Le zeugme est proche du calembour, de la syllepse et de l'antanaclase. Ce qui le distingue du calembour, c'est ce que le calembour ayant des indices sémantiques stricts, n'est pas strictement structuré, comme le zeugme. La même chose avec la syllepse qui, elle aussi, actualise deux significations à la fois, mais ne crée pas obligatoirement l'effet comique, comme le calembour, et n'est pas strictement structuré, comme l'est le zeugme: La conversation de Charles était plate comme un trottoir de rue (G. Flaubert). La différence entre l'antanaclase et le zeugme consiste en ce que dans l'antanaclase le mot polysémique qui actualise dans le texte deux ou même trois de ses significations, se répète dans le micro-contexte pour chacune des significations actualisées: Il y en a qui élèvent des enfants, d'autres qui élèvent des poulets ou des vaches, moi, j'élève la voix (J. Prévert).
A titre de mot-noyau on voit dans le zeugme le plus souvent un verbe, alors que dans la chaîne des termes similaires ce sont des noms qui dominent. La collection des modèles du zeugme est assez grande: en français, par ex., on en constate 23. Un modèle intéressant représente deux phrases soudées ayant un prédicat commun: Son corps nageait dans l'eau verte, et son esprit dans l'opulence (H. Troyat).
Pour ce qui est du degré de la cohérence sémantique, on pourrait distinguer trois types du zeugme: faible, fort et paradoxal. Le type faible. Le mot-noyau actualise non pas des significations différentes que l'on trouve fixées dans un dictionnaire, mais des nuances à peine perceptibles. Dans la chaîne des termes similaires on voit une cohérence syntaxique complète et une cohérence morphologique partielle: La poussière et les mouches s'élevaient de la route (R. Rolland).
Le type fort. Le mot-noyau actualise des significations évidemment différentes. Dans la chaîne dépendante on observe une incohérence sémantique fort prononcée, une cohérence syntaxique complète et une cohérence morphologique partielle: «He put his little kit in his pocket and with it his desire to stay a little while with Caddy» (Ch. Dickens).
Le type paradoxal. Le mot-noyau peut actualiser des significations différentes, mais ce n'est pas strictement nécessaire. Dans la chaîne dépendante on voit une cohérence morphologique complète et une incohérence syntaxique complète ce qui entraîne une incohérence sémantique fort prononcée, reductio ad absurdo: Vous rencontrez une personne plus âgée que vous qui vous demande en mariage, mais soit par intérêt, soit par un clair matin de printemps, vous refusez la main (P. Dac).
Né comme lapsus linguae, le zeugme apparaît dans un bon mot qui est apprécié et répété, dans une blague anonyme: Ah, dit-il en riant et en portugais. Du langage spontané il passe dans la langue des belles lettres, d'abord comme l'imitation d'une faute drôle dans le discours du personnage: Tout jeune Napoléon était très maigre et officier d'artillerie. /Plus tard il devint empereur/ alors il prit du ventre et beaucoup de pays (J. Prévert, Composition française). Dans le discours de l'auteur le zeugme peut créer un effet comique en caractérisant d'une façon ironique un personnage, une scène, une couche sociale: Robert avait toujours exigé sa ration de sucre dans le café et de politesse dans la conversation (H. Bazin). Le zeugme est très organique pour la perception associative du monde propre à un poète: Le ciel s'est couvert de rage et de plumes (R. Queneau).

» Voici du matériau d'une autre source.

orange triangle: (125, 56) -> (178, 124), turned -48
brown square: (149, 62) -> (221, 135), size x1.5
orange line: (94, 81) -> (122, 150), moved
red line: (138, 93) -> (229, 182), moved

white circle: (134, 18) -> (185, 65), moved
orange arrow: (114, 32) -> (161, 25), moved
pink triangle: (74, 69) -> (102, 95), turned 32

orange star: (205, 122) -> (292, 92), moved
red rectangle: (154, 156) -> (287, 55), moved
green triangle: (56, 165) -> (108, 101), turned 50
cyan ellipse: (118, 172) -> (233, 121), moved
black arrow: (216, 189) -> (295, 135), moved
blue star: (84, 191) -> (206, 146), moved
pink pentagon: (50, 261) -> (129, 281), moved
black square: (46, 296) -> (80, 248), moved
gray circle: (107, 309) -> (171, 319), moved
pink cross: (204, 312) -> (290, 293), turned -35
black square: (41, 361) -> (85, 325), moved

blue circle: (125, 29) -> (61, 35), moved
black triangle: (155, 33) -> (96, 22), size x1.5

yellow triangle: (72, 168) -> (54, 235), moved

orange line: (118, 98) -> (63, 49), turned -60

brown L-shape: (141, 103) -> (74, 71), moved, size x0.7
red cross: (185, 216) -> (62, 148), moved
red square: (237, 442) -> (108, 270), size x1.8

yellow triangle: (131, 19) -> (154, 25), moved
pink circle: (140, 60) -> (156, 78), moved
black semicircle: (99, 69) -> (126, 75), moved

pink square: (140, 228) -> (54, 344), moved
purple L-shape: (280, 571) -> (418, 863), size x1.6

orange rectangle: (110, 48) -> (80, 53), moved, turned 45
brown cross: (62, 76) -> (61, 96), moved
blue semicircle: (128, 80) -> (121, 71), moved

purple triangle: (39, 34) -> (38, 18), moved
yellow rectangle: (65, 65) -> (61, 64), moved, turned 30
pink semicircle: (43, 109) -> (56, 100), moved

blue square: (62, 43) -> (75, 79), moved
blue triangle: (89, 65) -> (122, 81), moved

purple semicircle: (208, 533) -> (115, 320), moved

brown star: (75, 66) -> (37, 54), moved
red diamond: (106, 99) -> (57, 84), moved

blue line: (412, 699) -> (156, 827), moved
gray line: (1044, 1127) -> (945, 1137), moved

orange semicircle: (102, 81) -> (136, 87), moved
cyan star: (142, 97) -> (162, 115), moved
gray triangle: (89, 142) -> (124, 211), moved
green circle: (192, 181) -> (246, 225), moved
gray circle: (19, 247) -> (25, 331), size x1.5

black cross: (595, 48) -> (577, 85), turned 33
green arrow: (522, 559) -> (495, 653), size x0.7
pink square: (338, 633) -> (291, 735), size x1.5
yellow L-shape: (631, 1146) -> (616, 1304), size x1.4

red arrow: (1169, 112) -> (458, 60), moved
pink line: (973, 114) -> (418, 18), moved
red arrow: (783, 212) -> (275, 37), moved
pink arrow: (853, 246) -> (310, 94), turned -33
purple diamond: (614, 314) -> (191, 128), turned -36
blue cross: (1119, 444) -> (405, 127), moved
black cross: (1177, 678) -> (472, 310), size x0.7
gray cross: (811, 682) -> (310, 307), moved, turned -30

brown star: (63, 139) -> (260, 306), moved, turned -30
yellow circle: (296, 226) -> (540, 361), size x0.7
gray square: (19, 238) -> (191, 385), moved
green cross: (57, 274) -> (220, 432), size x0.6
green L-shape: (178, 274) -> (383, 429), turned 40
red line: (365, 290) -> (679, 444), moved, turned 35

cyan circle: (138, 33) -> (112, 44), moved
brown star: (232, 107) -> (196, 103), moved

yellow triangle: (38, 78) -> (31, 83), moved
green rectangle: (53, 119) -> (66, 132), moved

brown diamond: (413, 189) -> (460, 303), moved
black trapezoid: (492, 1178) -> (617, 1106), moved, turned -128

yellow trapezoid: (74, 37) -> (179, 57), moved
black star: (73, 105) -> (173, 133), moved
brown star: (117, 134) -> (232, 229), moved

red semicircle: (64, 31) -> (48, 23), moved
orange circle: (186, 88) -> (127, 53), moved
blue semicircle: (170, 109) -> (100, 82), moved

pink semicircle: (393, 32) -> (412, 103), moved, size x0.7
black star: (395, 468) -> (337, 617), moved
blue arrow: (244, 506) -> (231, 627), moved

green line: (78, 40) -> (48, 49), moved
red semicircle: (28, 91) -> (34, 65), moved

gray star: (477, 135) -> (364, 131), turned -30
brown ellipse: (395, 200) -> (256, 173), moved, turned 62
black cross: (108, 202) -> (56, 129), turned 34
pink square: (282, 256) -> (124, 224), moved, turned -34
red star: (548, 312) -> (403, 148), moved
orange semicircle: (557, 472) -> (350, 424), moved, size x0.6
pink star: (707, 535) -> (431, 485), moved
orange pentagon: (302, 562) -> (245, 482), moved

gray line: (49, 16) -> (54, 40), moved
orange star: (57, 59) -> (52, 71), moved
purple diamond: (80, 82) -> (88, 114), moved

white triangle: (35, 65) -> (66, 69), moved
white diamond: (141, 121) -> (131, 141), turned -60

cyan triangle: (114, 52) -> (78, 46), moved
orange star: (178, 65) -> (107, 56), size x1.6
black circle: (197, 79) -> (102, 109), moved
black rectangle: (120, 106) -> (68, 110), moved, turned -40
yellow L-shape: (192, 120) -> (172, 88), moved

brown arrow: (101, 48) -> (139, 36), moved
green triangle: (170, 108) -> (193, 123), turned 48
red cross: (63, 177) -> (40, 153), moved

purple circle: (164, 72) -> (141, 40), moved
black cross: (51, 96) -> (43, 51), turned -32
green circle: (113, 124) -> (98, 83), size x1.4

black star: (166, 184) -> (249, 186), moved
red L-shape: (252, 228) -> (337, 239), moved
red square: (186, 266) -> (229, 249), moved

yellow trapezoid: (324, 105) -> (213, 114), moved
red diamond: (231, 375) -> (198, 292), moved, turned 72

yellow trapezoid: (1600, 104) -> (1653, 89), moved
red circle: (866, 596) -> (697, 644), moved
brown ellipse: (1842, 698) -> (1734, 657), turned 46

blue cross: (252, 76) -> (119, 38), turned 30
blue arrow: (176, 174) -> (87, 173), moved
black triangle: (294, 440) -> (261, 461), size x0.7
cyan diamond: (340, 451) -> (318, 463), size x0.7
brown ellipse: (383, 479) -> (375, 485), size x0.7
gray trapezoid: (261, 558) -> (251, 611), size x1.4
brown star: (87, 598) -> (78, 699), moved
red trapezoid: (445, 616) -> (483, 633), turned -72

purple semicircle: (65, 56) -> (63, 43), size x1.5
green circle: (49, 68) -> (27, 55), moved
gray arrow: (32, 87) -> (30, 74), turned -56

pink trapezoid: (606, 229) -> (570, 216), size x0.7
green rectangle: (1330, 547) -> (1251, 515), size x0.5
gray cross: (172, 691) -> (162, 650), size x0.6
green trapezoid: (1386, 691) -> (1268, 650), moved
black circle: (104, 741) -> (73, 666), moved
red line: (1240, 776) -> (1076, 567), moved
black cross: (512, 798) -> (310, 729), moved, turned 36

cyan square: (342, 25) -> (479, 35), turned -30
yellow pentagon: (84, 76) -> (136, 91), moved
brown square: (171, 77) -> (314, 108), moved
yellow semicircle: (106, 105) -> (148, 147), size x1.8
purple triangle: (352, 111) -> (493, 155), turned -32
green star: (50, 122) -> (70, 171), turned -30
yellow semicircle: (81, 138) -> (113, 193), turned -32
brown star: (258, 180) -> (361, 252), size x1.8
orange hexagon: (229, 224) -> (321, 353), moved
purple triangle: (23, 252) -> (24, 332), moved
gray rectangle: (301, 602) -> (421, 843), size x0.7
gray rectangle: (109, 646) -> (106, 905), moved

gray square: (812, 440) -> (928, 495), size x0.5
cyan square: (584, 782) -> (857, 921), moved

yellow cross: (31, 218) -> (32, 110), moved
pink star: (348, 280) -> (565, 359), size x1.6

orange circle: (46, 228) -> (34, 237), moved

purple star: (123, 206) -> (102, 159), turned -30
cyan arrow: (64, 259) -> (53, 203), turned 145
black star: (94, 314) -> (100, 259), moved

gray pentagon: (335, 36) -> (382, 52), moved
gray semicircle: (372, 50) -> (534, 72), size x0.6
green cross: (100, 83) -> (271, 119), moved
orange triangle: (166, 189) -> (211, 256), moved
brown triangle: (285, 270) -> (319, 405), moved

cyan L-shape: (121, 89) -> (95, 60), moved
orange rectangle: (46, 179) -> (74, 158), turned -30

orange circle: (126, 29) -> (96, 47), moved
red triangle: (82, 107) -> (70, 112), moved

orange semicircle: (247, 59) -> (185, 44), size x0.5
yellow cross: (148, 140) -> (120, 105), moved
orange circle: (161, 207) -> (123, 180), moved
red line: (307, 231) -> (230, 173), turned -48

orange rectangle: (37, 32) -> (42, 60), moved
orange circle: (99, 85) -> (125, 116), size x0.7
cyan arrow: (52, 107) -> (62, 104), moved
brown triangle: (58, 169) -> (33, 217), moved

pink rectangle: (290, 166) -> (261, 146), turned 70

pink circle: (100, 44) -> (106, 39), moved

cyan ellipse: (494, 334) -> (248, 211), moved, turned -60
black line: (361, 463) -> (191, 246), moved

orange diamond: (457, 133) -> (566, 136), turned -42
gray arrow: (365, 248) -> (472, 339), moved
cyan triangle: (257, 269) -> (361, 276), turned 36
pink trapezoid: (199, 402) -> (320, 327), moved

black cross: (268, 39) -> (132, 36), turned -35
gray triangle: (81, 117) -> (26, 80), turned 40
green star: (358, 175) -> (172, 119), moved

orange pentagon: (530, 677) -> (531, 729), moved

L'effet stylistique créé par le zeugme est basé sur la combinaison originale d'une stricte symétrie extérieure (morpho-syntaxique) avec une asymétrie interne (sémantique) plus ou moins évidente.
Dans la langue des belles lettres le zeugme est un phénomène assez rare. Mais il y a des écrivains qui sont particulièrement attirés par la liberté nonchalante et élégante de ce procédé, par la complication de la chaîne de paroles que cette anomalie cause: Ch. Dickens, O. Henry, H. Heine, R. Rolland, H. Bazin, J. Prévert, A. Voznessenski et d'autres.